Finite $2$-groups with exactly three automorphism orbits
Alexander Bors, Stephen P. Glasby
TL;DR
This work classifies finite $3$-orbit $2$-groups, i.e., groups $G$ for which $\operatorname{Aut}(G)$ acting on $G$ has exactly three orbits. By translating the problem into a squaring data framework encoded by a consistent power-commutator presentation, the authors show the automorphism action is solvable and reduce the classification to Dornhoff’s list of Suzuki $2$-groups.
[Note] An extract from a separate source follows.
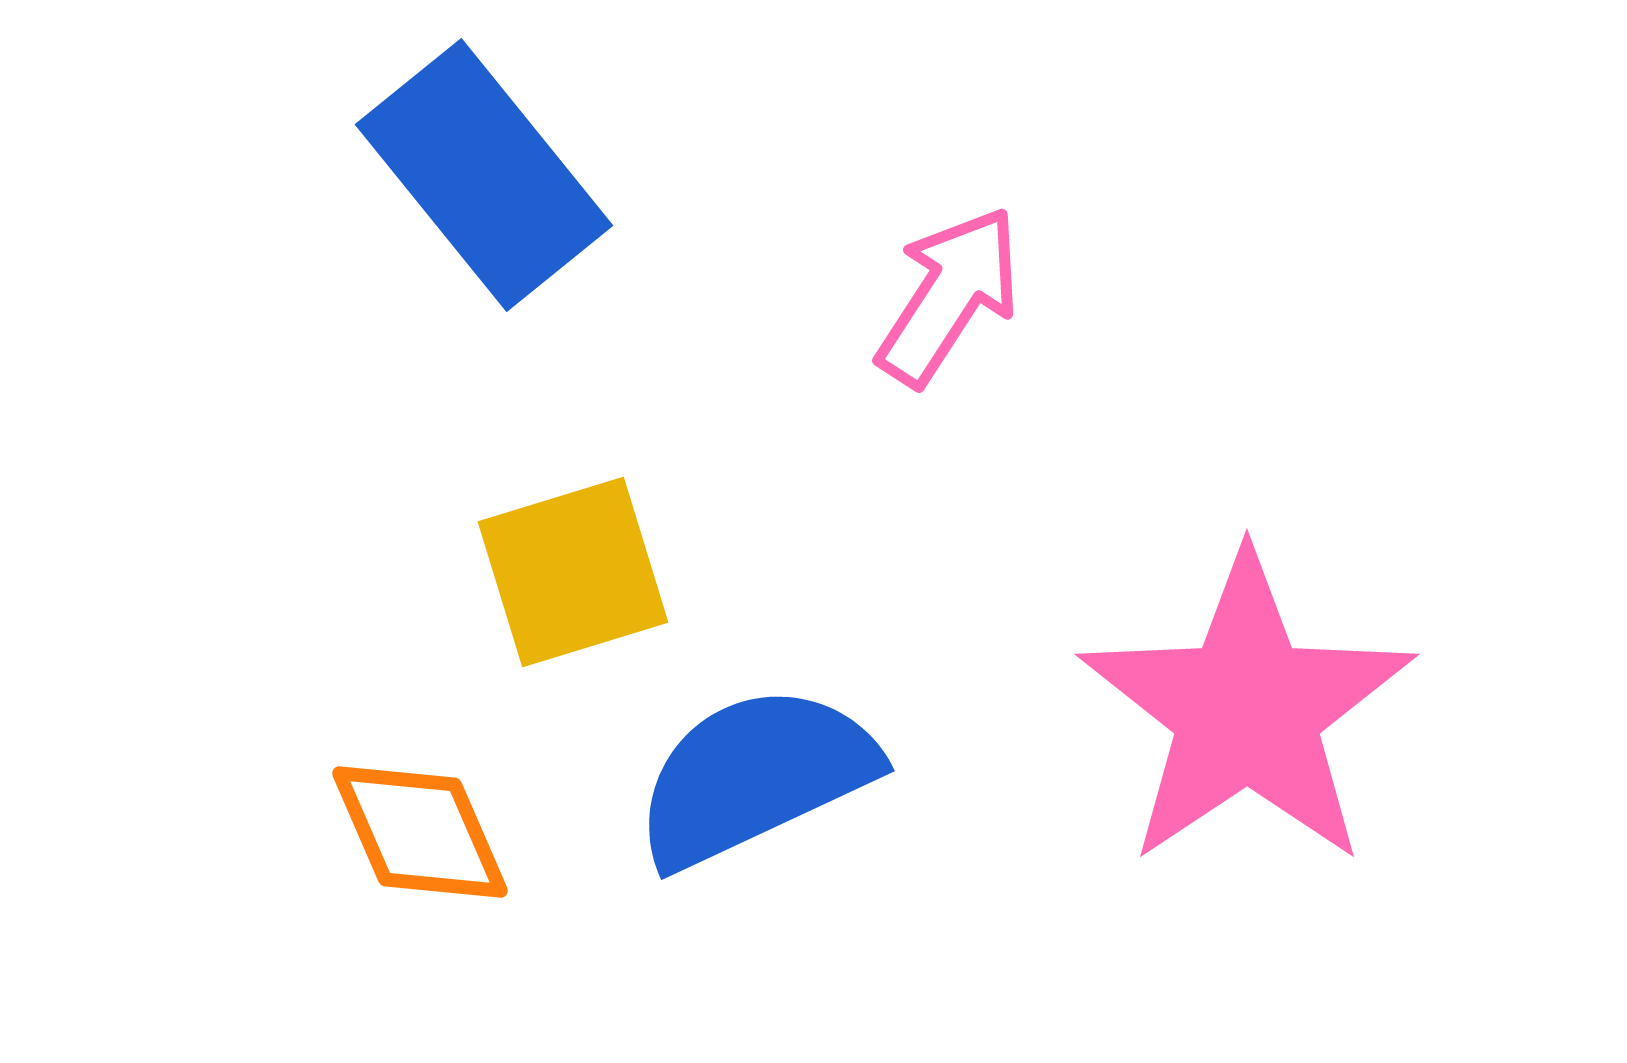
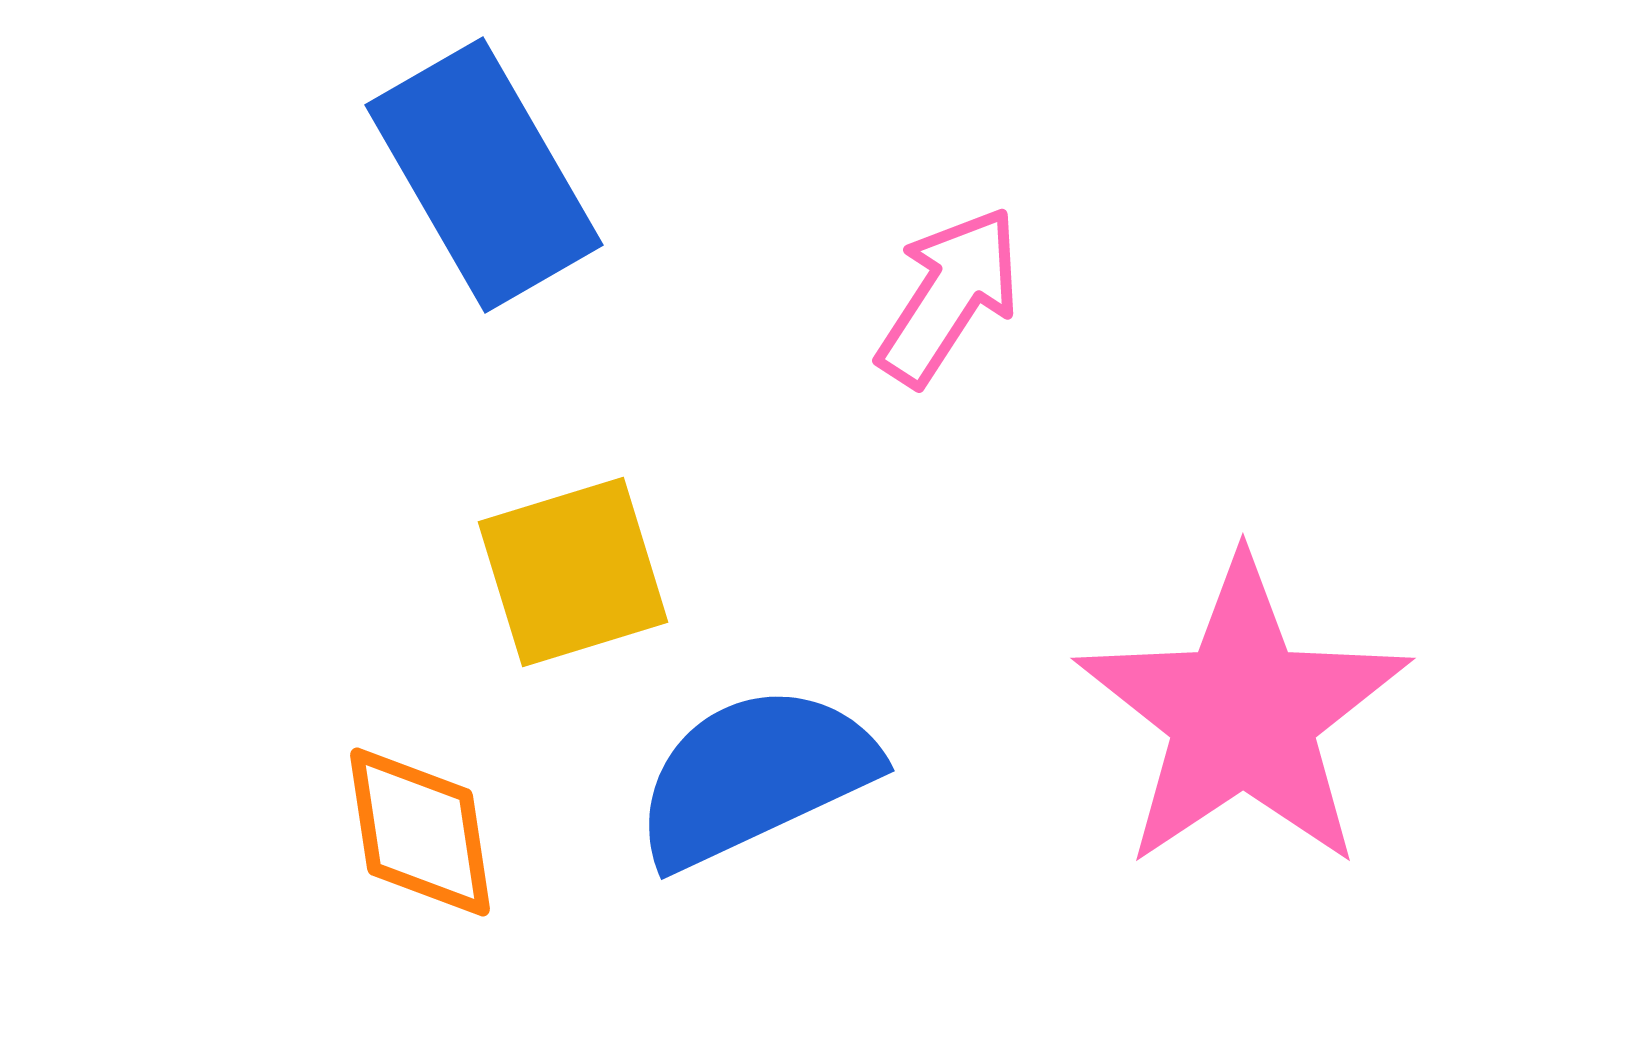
blue rectangle: rotated 9 degrees clockwise
pink star: moved 4 px left, 4 px down
orange diamond: rotated 15 degrees clockwise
They then identify the full set of corresponding groups as the Suzuki $2$-groups of three families: $A(n,\theta)$, $B(n,\operatorname{id},\mu+\mu^{-1})$, and the exceptional $B(3,\theta,\varepsilon)$, with explicit isomorphisms such as $P(\varepsilon)\cong B(3,\theta,\varepsilon)$. The results connect a structural, combinatorial encoding (the squaring map) with classical Suzuki–Dornhoff theory, completing the finite $3$-orbit $2$-group classification and clarifying relationships among the known examples.
Abstract
We give a complete classification of the finite $2$-groups $G$ for which the automorphism group $\operatorname{Aut}(G)$ acting naturally on $G$ has three orbits. There are two infinite families and one additional group, of order $2^9$. All of them are Suzuki $2$-groups, and they appear in an earlier classification of Dornhoff.